- **ACTIVITY**
What you return must be exactly the lines running from the one with "أسرع وأبسط من خلال محدد مواقع الفروع" to the end of the data below, inclusive, and nothing more.

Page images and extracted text
=== Begin Enclosure ===
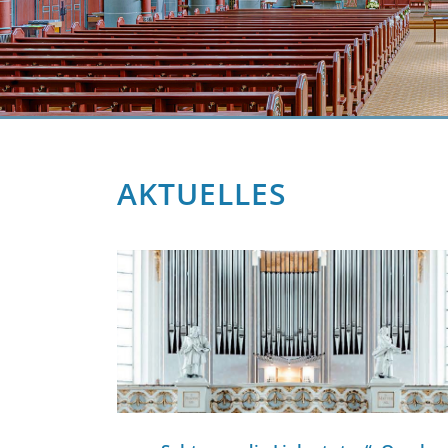
AKTUELLES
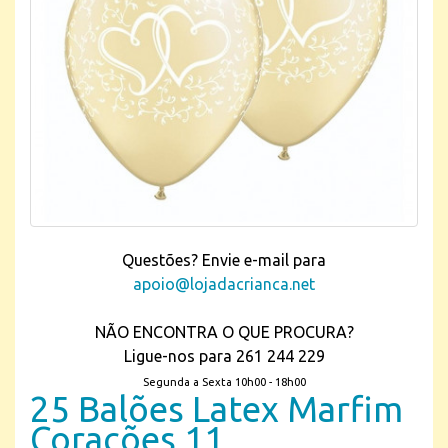
Questões? Envie e-mail para
apoio@lojadacrianca.net
NÃO ENCONTRA O QUE PROCURA?
Ligue-nos para 261 244 229
Segunda a Sexta 10h00 - 18h00
25 Balões Latex Marfim
Corações 11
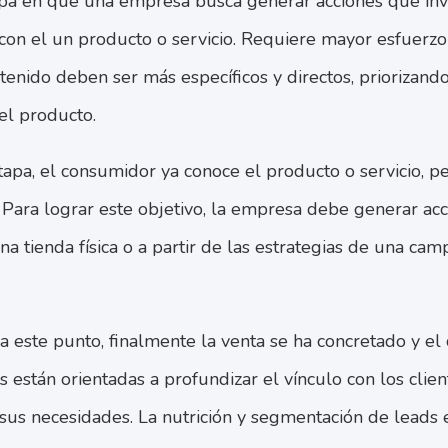
tapa en que una empresa busca generar acciones que invi
con el un producto o servicio. Requiere mayor esfuerzo
enido deben ser más específicos y directos, priorizando
el producto.
etapa, el consumidor ya conoce el producto o servicio, p
Para lograr este objetivo, la empresa debe generar acci
na tienda física o a partir de las estrategias de una cam
 a este punto, finalmente la venta se ha concretado y el 
s están orientadas a profundizar el vínculo con los clie
us necesidades. La nutrición y segmentación de leads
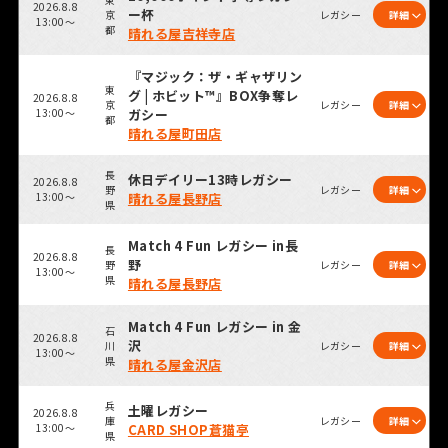
2026.8.8
ー杯
京
レガシー
詳細
13:00～
都
晴れる屋吉祥寺店
『マジック：ザ・ギャザリン
東
グ | ホビット™』BOX争奪レ
2026.8.8
京
レガシー
詳細
13:00～
ガシー
都
晴れる屋町田店
長
休日デイリー13時レガシー
2026.8.8
野
レガシー
詳細
13:00～
晴れる屋長野店
県
Match 4 Fun レガシー in長
長
2026.8.8
野
野
レガシー
詳細
13:00～
県
晴れる屋長野店
Match 4 Fun レガシー in 金
石
2026.8.8
沢
川
レガシー
詳細
13:00～
県
晴れる屋金沢店
兵
土曜レガシー
2026.8.8
庫
レガシー
詳細
13:00～
CARD SHOP蒼猫亭
県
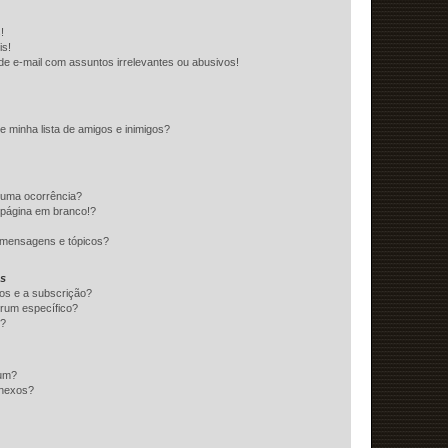
!
is!
e e-mail com assuntos irrelevantes ou abusivos!
e minha lista de amigos e inimigos?
huma ocorrência?
 página em branco!?
 mensagens e tópicos?
os
itos e a subscrição?
rum específico?
s?
rum?
anexos?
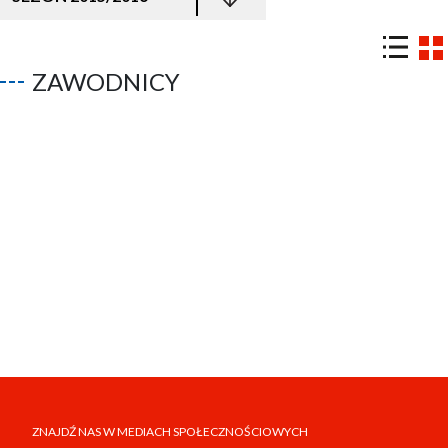
ZAWODNICY
ZNAJDŹ NAS W MEDIACH SPOŁECZNOŚCIOWYCH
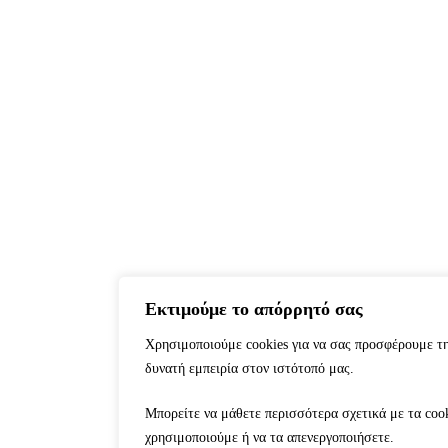
Εκτιμούμε το απόρρητό σας
Χρησιμοποιούμε cookies για να σας προσφέρουμε τ
δυνατή εμπειρία στον ιστότοπό μας.
Μπορείτε να μάθετε περισσότερα σχετικά με τα coo
χρησιμοποιούμε ή να τα απενεργοποιήσετε.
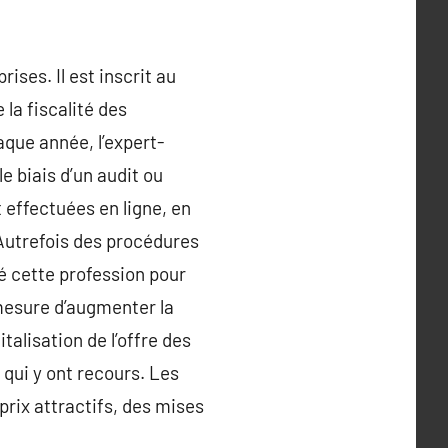
ises. Il est inscrit au
la fiscalité des
aque année, l’expert-
e biais d’un audit ou
 effectuées en ligne, en
 Autrefois des procédures
é cette profession pour
 mesure d’augmenter la
italisation de l’offre des
qui y ont recours. Les
prix attractifs, des mises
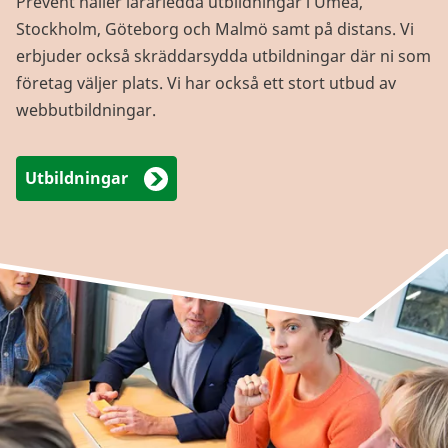
Prevent håller lärarledda utbildningar i Umeå,
Stockholm, Göteborg och Malmö samt på distans. Vi
erbjuder också skräddarsydda utbildningar där ni som
företag väljer plats. Vi har också ett stort utbud av
webbutbildningar.
Utbildningar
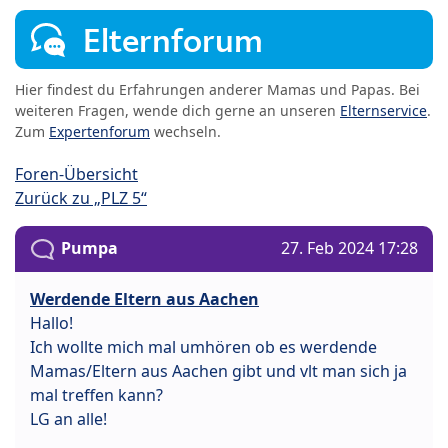
Elternforum
Hier findest du Erfahrungen anderer Mamas und Papas. Bei
weiteren Fragen, wende dich gerne an unseren
Elternservice
.
Zum
Expertenforum
wechseln.
Foren-Übersicht
Zurück zu „PLZ 5“
Pumpa
27. Feb 2024 17:28
Werdende Eltern aus Aachen
Hallo!
Ich wollte mich mal umhören ob es werdende
Mamas/Eltern aus Aachen gibt und vlt man sich ja
mal treffen kann?
LG an alle!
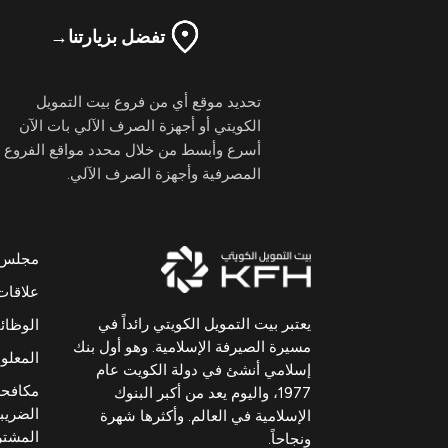
تفضل بزيارتنا
→
تحديد موقع أي من فروع بيت التمويل
الكويتي أو أجهزة الصرف الآلي بات الآن
أسرع وأبسط من خلال محدد مواقع الفروع
المصرفية وأجهزة الصرف الآلي.
مجلس ال
علاقات
يعتبر بيت التمويل الكويتي رائداً في
الوظا
مسيرة الصيرفة الإسلامية. وهو أول بنك
المعلوم
إسلامي أنشئ في دولة الكويت عام
مكافحة
1977، واليوم يعد من أكبر البنوك
الضريبي
الإسلامية في العالم. وأكثرها شهرة
المشت
ونجاحاً.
=== End Enclosure ===
- **EXPECTED OUTPUT**
أسرع وأبسط من خلال محدد مواقع الفروع
المصرفية وأجهزة الصرف الآلي.
مجلس ال
علاقات
يعتبر بيت التمويل الكويتي رائداً في
الوظا
مسيرة الصيرفة الإسلامية. وهو أول بنك
المعلوم
إسلامي أنشئ في دولة الكويت عام
مكافحة
1977، واليوم يعد من أكبر البنوك
الضريبي
الإسلامية في العالم. وأكثرها شهرة
المشت
ونجاحاً.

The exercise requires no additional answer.